Device Backend Selection
------------------------

SlangPy supports multiple backend types for PyTorch integration:

**CUDA Backend (Recommended)**

The CUDA backend provides the best performance by directly sharing the CUDA context with PyTorch:

.. code-block:: python

    device = spy.create_torch_device(type=spy.DeviceType.cuda)

This approach avoids expensive context switching and memory copies, making it ideal for performance-critical applications.

**Graphics Backends (D3D12, Vulkan)**

For applications that need access to graphics features (such as rasterization), you can use D3D12 or Vulkan backends:

.. code-block:: python

    # D3D12 backend (Windows only)
    device = spy.create_torch_device(type=spy.DeviceType.d3d12)

    # Vulkan backend (Cross-platform)
    device = spy.create_torch_device(type=spy.DeviceType.vulkan)

These backends use CUDA interop with shared memory and semaphores to synchronize between SlangPy and PyTorch. While functional, this approach has higher overhead due to hardware context switching and memory copies.

A word on performance
---------------------

The choice of backend significantly impacts performance:

- **CUDA Backend**: Provides the best performance for compute-focused workloads. Very simple operations may still be faster in pure PyTorch, but as functions become more complex, the benefits of SlangPy's vectorization and GPU optimization become apparent.

- **Graphics Backends (D3D12/Vulkan)**: Useful when graphics features are required, but expect substantially worse performance due to context switching overhead. Consider whether the graphics features are truly necessary for your use case.

TensorView Compatibility (slangtorch)
-------------------------------------

SlangPy provides PyTorch tensor support via its own ``Tensor*`` types (``Tensor<T,N>``,
``RWTensor<T,N>``, ``DiffTensor<T,N>``, etc.). However, `slangtorch <https://github.com/shader-slang/slang-torch>`_
uses ``TensorView<T>`` and ``DiffTensorView<T>`` for tensor interop.
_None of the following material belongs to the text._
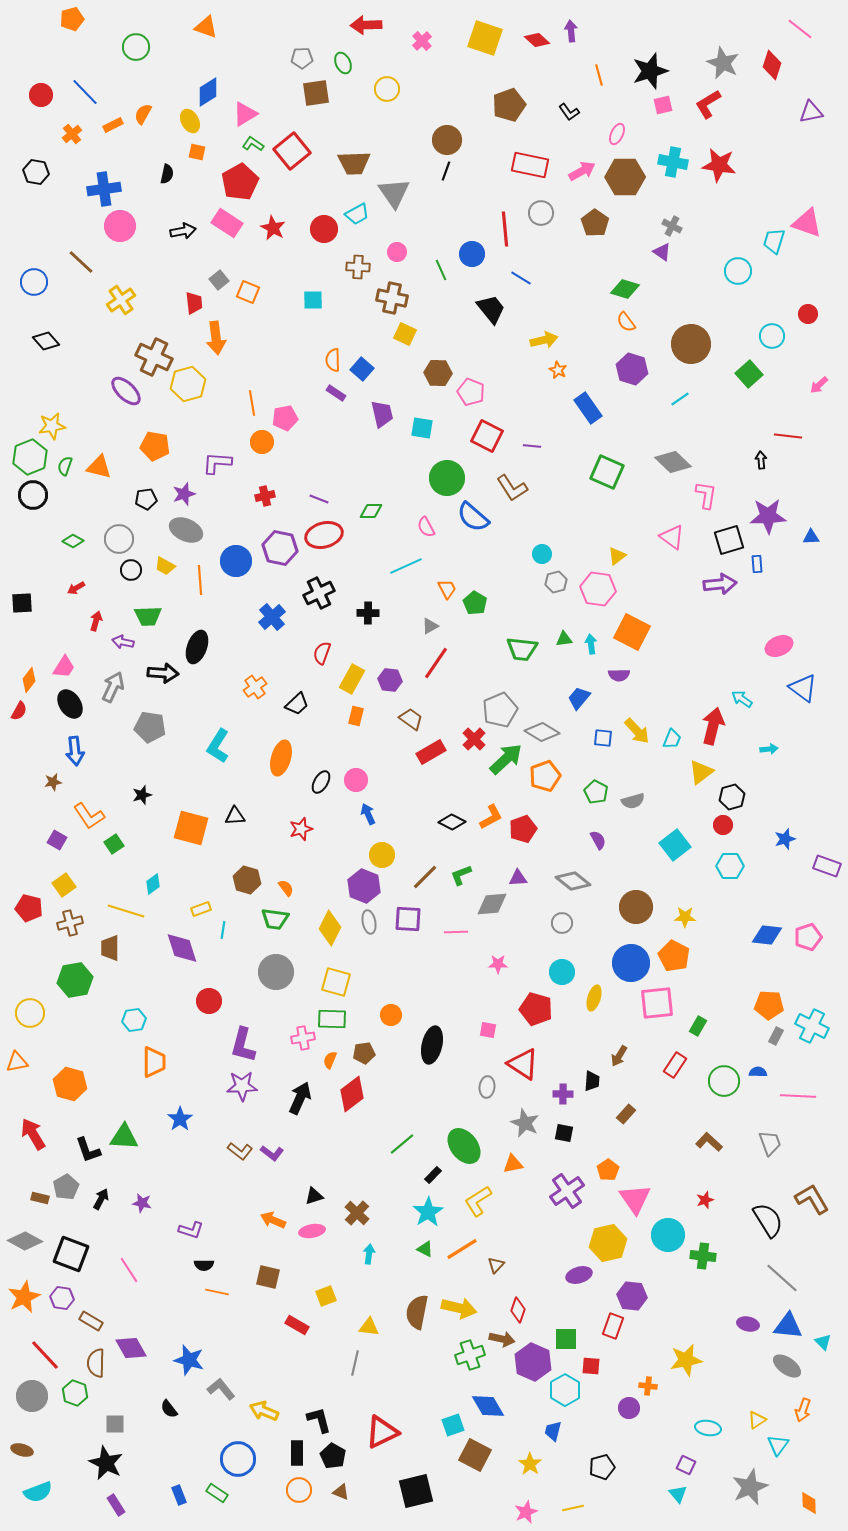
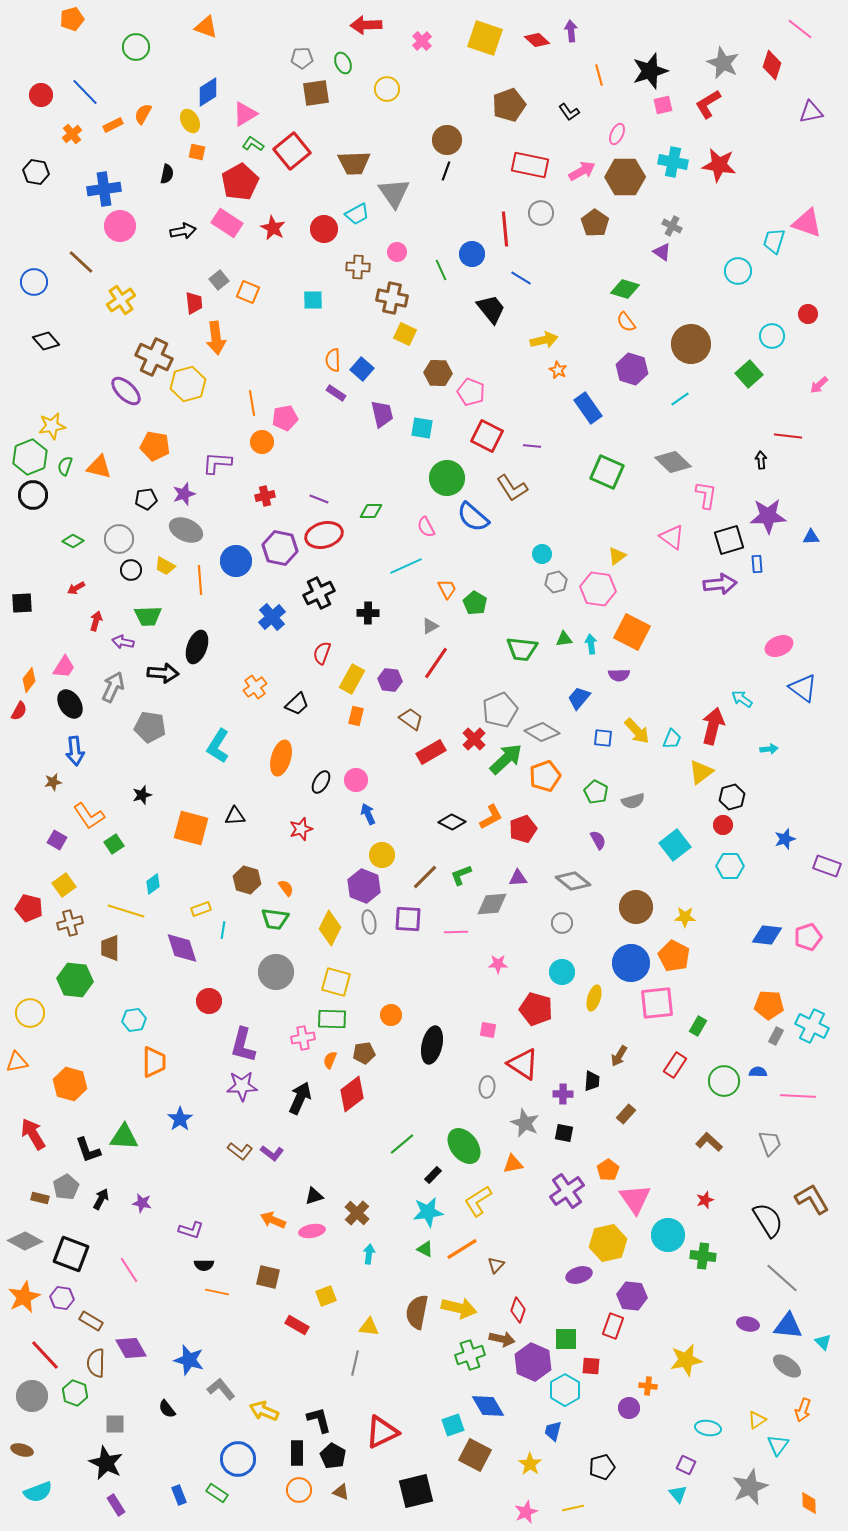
green hexagon at (75, 980): rotated 16 degrees clockwise
cyan star at (428, 1212): rotated 24 degrees clockwise
black semicircle at (169, 1409): moved 2 px left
SlangPy supports backward compatibility for code originally written for slangtorch, allowing
``torch.Tensor`` arguments to bind to ``TensorView<T>`` parameters in Slang functions.

.. warning::

    **TensorView is not recommended for new code.** This feature exists only for backward
    compatibility with existing slangtorch code. For new projects, use SlangPy's native
    ``Tensor*`` types which offer better cross-platform support and integration.

.. note::

    ``TensorView<T>`` is CUDA-only. It will not work with Vulkan or D3D12 backends.

Example usage with existing slangtorch-style Slang code:

.. code-block::

    // slangtorch-style function using TensorView
    void copy_tensor(TensorView<float> input, TensorView<float> output)
    {
        for (uint i = 0; i < input.size(0); i++)
            output.store(i, input.load(i));
    }

.. code-block:: python

    import slangpy as spy
    import torch

    device = spy.create_torch_device(type=spy.DeviceType.cuda)
    module = spy.Module.load_from_file(device, "example.slang")

    # torch.Tensor arguments bind directly to TensorView<T> parameters
    input_tensor = torch.tensor([1.0, 2.0, 3.0], device="cuda", dtype=torch.float32)
    output_tensor = torch.zeros(3, device="cuda", dtype=torch.float32)

    module.copy_tensor(input_tensor, output_tensor)

Key differences between SlangPy's ``Tensor<T,N>`` and ``TensorView<T>``:

- ``Tensor<T,N>`` has compile-time dimensions (N); ``TensorView<T>`` has runtime dimensions
- ``Tensor<T,N>`` works on all backends; ``TensorView<T>`` is CUDA-only
- For new code, prefer SlangPy's native ``Tensor*`` types for better cross-platform support

Summary
-------

PyTorch integration with SlangPy is seamless and automatic. This example covered:

- Device creation using `create_torch_device` with support for CUDA, D3D12, and Vulkan backends
- Automatic detection of PyTorch tensors - no special module types required
- Use of PyTorch's `.backward()` process to track an auto-grad graph and backpropagate gradients
- Performance considerations when choosing between CUDA and graphics backends
- TensorView compatibility for code migrating from slangtorch

The CUDA backend is recommended for best performance, while graphics backends provide access to additional GPU features at the cost of some performance overhead.